Barry Art Museum to Enhance Norfolk’s Reputation as a Fine Arts Destination
April 13, 2017
By Jon Cawley
Old Dominion University will break ground April 18 on a new museum that will further enhance Norfolk's growing international reputation as a fine arts destination and hub for the emerging glass sculpture genre.
The event for the Barry Art Museum will be held at 11 a.m. at the construction site on Hampton Boulevard at 43rd Street. Speakers will include state Del. Chris Jones, Norfolk Mayor Kenneth Alexander and ODU President John R. Broderick.
The 24,000-square-foot museum was made possible by a gift from Richard and Carolyn Barry valued over time at more than $35 million - the largest donation in ODU's history. The two-story building, which is scheduled to open in the fall of 2018, will be constructed with room for expansion. It will provide galleries for the permanent collection, as well as a large changing gallery for faculty and traveling exhibitions.
Architectural glass will be a defining feature of the building's exterior. The building will also function as an educational asset not only for ODU's undergraduate and graduate arts programs, but for other related disciplines, as well as the general education curriculum. New academic and community programs will be developed in conjunction with the museum and its collections.
President Broderick said the museum will enhance the University's commitment to the arts while becoming one of Hampton Roads' major cultural destinations.
"The Barrys' collection tells a story about the rise of American glass artists at the forefront of the international scene," he said. "The new museum will frame this story beautifully, while providing a starting point for other stories yet to be told."
The studio glass movement is the focus of the Barrys' collection, which encompasses more than 100 sculptural objects by such internationally renowned artists as Dale Chihuly, Lino Tagliapietra, Harvey Littleton, Howard Ben Tré, Dan Dailey, Ginny Ruffner, Michael Glancy, Laura Donefer, Stanislav Libensky and Jaroslava Brychtova.
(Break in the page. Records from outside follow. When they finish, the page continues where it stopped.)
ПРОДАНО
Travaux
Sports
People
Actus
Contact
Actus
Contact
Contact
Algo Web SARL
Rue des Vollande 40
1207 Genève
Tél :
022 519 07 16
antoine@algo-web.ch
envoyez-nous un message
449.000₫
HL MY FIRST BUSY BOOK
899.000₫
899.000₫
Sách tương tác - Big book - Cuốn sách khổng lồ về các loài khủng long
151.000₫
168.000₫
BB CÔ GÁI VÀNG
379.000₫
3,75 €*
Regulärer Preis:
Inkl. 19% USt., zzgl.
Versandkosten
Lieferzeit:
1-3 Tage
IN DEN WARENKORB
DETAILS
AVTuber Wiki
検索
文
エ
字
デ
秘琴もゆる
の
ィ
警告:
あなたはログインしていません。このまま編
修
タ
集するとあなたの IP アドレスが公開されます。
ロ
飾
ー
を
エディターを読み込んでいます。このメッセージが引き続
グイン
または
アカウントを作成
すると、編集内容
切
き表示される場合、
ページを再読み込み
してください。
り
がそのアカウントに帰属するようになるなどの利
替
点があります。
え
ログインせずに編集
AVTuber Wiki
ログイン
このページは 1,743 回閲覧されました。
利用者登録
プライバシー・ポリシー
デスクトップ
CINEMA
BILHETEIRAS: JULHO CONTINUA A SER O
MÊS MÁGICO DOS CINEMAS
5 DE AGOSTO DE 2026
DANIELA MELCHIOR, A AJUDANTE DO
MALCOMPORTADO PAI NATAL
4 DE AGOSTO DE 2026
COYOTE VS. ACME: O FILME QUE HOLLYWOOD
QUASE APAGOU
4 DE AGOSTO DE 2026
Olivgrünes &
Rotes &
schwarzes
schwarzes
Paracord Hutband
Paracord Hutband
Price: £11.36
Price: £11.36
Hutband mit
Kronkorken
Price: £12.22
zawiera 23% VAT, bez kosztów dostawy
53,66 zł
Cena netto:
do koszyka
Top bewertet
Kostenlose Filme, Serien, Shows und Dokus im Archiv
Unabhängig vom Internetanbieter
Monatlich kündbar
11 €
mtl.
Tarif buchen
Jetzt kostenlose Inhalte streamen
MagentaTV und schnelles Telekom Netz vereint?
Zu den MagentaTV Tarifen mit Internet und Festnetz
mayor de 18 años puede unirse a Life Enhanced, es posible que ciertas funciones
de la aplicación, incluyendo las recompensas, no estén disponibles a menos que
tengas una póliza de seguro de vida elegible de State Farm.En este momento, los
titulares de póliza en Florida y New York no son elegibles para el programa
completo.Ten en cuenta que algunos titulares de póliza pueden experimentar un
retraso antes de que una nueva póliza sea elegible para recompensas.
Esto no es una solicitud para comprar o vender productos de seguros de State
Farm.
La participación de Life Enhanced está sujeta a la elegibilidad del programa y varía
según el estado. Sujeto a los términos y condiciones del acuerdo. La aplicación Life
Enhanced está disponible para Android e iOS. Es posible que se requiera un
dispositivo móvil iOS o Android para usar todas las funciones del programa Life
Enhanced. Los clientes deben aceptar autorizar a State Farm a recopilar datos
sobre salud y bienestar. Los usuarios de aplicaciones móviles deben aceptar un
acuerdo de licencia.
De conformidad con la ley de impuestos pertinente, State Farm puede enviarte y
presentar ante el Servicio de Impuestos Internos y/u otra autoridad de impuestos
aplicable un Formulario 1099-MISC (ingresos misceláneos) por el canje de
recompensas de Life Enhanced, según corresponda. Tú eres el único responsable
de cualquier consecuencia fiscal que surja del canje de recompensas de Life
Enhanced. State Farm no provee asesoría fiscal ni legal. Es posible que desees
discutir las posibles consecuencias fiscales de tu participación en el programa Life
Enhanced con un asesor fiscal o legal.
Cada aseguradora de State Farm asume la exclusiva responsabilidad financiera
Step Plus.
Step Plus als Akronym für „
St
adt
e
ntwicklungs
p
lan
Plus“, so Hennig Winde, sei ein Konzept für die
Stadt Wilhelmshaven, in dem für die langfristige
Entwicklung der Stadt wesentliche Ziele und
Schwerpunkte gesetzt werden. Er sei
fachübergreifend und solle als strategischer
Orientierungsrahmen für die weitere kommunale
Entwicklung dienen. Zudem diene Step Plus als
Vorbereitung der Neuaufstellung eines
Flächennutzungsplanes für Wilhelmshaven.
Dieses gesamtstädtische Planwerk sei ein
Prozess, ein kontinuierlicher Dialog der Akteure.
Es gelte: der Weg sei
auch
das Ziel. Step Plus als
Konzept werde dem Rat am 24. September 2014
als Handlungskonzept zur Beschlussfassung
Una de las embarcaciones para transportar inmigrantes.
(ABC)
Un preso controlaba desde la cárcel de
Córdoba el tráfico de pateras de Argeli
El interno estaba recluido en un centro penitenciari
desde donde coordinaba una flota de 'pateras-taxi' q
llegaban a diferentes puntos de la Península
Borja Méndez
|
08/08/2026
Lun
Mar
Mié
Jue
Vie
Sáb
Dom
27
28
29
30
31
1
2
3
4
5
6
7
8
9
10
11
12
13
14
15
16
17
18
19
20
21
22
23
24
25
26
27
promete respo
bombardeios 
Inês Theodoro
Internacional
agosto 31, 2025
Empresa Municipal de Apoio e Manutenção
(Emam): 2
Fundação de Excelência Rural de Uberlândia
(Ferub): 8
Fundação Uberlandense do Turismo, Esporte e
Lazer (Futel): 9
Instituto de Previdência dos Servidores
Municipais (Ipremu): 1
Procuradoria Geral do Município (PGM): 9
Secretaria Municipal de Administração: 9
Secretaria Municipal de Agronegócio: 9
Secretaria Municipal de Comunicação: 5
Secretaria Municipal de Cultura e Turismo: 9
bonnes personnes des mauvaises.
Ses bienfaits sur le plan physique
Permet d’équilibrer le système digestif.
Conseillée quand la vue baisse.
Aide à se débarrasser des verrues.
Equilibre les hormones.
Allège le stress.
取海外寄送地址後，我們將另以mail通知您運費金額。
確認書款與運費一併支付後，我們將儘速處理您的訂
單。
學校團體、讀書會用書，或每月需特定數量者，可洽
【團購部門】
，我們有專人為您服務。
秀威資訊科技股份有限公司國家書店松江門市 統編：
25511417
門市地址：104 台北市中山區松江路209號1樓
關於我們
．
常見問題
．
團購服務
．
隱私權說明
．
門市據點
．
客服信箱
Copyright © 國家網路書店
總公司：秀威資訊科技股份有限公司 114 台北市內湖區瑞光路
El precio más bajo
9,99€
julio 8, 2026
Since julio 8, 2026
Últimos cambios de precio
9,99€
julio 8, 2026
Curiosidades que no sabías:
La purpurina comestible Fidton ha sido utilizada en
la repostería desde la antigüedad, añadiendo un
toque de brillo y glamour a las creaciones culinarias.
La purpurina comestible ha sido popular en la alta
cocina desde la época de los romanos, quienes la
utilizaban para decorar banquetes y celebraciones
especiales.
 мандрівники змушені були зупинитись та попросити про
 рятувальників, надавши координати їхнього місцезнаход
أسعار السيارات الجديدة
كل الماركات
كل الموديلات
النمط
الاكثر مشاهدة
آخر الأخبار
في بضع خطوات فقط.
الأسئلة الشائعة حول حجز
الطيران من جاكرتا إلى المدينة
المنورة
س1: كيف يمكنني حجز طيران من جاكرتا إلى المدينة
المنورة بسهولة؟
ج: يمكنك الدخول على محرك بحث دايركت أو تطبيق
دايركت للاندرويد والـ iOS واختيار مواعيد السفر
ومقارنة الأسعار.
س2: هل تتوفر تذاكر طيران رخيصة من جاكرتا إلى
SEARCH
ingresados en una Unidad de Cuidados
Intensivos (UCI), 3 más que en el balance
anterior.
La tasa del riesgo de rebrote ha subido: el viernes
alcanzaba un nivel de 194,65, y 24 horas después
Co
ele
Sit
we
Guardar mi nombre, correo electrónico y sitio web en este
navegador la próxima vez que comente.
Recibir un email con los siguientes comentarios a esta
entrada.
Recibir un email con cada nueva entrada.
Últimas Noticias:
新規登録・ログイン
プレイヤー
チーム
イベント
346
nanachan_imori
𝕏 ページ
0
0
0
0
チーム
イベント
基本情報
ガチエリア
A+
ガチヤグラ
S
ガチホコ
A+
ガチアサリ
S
Karen Rudd, Norfolk's cultural affairs manager, said the museum will extend the city's allure as an arts destination and reputation as a hub for the emerging glass art genre.
"People around the world are recognizing that Norfolk has great glass collections," she said, noting the international Glass Art Society's decision to hold its 2017 conference in the city.
Jutta-Annette Page, executive director of the Barry Art Museum, characterized glass art as a relatively new field. The first experimental workshops took place in 1962 at the Toledo Museum of Art, where Page was formerly the senior curator for glass and decorative arts before joining Old Dominion.
Because entrepreneurship is at the heart of innovations in glass art, the museum will mesh well with the University's mission to support and nurture an interdisciplinary entrepreneurial culture.
"I'm happy that we have a center for entrepreneurship right here on campus," Page said. "Museums in other parts of the country dream about becoming labs for artists, but it's already here. There are lots of great possibilities at Old Dominion."
The Barrys' collection also contains works by well-known American modernist painters, including Arthur B. Carles, Marsden Hartley, Milton Avery, George Luks, Preston Dickinson, Morgan Russell, John Marin, Blanche Lazzell, Rockwell Kent, Alfred Mauer and Wolf Kahn.
In addition, the museum will display paintings, drawings and prints selected from the University's general collection, including works by former ODU faculty members A.B. Jackson and Charles Sibley.
The Barry Art Museum is intended to enrich the range of regional public art collections, including that of the Chrysler Museum of Art, said Robert Wojtowicz, a professor of art history and dean of the University's Graduate School.
"Norfolk is now of a size to support more than one museum," Wojtowicz said. "Having a depth of cultural institutions makes it a vibrant urban center. This will not be a competitor of the Chrysler but rather a complement."
Wojtowicz added that programming at the Barry Art Museum will include opportunities to further interdisciplinary education, incorporating a variety of STEM fields.
"We want it to support not only the art department but also our engineers, our nurses, our physics majors," he said. "We want to be a resource for our entire campus."